The Vite dev server will proxy API requests to the backend at http://localhost:8000.

Local Development Without Docker

If you already have PostgreSQL and Redis available locally:

pip install -e ".[dev]"
alembic upgrade head
uvicorn app.main:app --reload

In a second terminal, seed the demo workspace through the public HTTP contract:

curl -X POST http://localhost:8000/api/seed-demo \
  -H 'Content-Type: application/json' \
  -d '{}'

Start the worker separately:

celery -A app.tasks.celery_app worker --loglevel=info --concurrency=2

Run the frontend:

cd frontend
npm install
npm run dev

Accuracy / Eval Workflow

Run the eval regression harness against a workspace:

context-engine-eval-regression --workspace-id REPLACE_WITH_WORKSPACE_ID --json

The script wrapper also works:

python scripts/run_eval_regression.py --workspace-id REPLACE_WITH_WORKSPACE_ID --json

The current v1 accuracy gate is built around:

  • 25 gold-set cases
  • 5 domains: pricing, blocker, roadmap, decision, meeting
  • >= 0.80 pass rate
  • >= 0.80 retrieval quality
  • >= 0.80 extracted fact correctness
  • >= 0.75 final answer correctness
  • <= 0.25 confidence calibration error

Optional Provider-Backed Models

If you want real extraction / embedding models instead of local fallbacks:

LITELLM_API_KEY=...
EXTRACTION_MODEL=openai/gpt-4.1-mini
EMBEDDING_MODEL=openai/text-embedding-3-large
EMBEDDING_DIMENSIONS=1024

Connector Notes

Zoom

For Zoom OAuth + webhooks:

ZOOM_CLIENT_ID=...
ZOOM_CLIENT_SECRET=...
ZOOM_REDIRECT_URI=https://your-api.example.com/api/connectors/zoom/callback
ZOOM_WEBHOOK_SECRET=...

The Zoom connector is transcript-first. Manual-token Zoom remains polling-based; OAuth-installed Zoom can support webhook-driven sync.

GitHub

GitHub does not require app-level env vars for the first pass. Connect via the backend API with a manual token and repository list.

Useful Commands

Backend founder-workflow smoke test (boot + health + seed + query + graph + models + brief + decisions + sources + imports):

bash scripts/smoke.sh

Backend tests:

python -m pytest tests/ -x --tb=short

Frontend tests:

cd frontend
npm test

Frontend production build:

cd frontend
npm run build

API Surface

Stable founder-workflow routes:

  • /api/workspaces
  • /api/seed-demo
  • /api/imports
  • /api/founder-brief
  • /api/query
  • /api/decisions
  • /api/source-documents

Broader operator / system API groups:

  • /api/connectors
  • /api/review-items
  • /api/timeline
  • /api/launch-guard
  • /api/evals

The router lives in app/api/router.py.

Repository Layout

app/
  api/           FastAPI route groups
  connectors/    Connector implementations and strategy metadata
  models/        SQLAlchemy models
  processing/    Extraction, embeddings, reranking
  services/      Core business logic
  tasks/         Celery tasks
alembic/         Database migrations
frontend/        Operator/admin UI
scripts/         Preflight, seeding, smoke, eval entrypoints
tests/           Backend tests

Current Status

Context Engine is in late OSS v1 / hardening territory:

  • core product workflows exist
  • the operator UI is largely built
  • accuracy, provenance, review, and timeline surfaces are present
  • the remaining work is mostly runtime verification, hardening, and connector/workflow refinement

Positioning

Context Engine is not trying to be generic enterprise search.

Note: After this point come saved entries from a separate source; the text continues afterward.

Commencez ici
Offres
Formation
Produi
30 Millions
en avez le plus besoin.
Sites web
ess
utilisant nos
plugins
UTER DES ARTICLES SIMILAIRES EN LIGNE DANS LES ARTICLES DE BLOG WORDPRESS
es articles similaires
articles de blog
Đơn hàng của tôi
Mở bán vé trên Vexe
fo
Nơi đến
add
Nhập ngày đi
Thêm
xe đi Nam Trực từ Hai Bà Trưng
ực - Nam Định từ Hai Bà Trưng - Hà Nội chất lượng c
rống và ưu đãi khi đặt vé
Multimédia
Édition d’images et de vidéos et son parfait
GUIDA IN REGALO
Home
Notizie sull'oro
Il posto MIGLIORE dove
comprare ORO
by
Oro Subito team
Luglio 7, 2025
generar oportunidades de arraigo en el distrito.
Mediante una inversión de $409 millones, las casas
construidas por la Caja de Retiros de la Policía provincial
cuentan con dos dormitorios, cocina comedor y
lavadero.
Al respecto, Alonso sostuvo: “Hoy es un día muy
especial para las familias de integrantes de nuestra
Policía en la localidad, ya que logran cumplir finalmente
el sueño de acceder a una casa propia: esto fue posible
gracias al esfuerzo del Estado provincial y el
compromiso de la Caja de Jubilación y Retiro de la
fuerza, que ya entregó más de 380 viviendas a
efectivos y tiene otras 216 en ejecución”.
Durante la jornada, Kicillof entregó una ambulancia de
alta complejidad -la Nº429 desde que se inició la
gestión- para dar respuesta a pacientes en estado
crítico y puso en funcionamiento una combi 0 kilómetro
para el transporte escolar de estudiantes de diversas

It is a self-hostable, source-backed context system for fast-moving teams that need:

  • current truth
  • historical truth
  • explicit review state
  • source paths for every answer
  • startup-relevant workflows on top of raw company context

About

Context API and knowledge graph platform that turns unstructured company data into structured context for AI systems.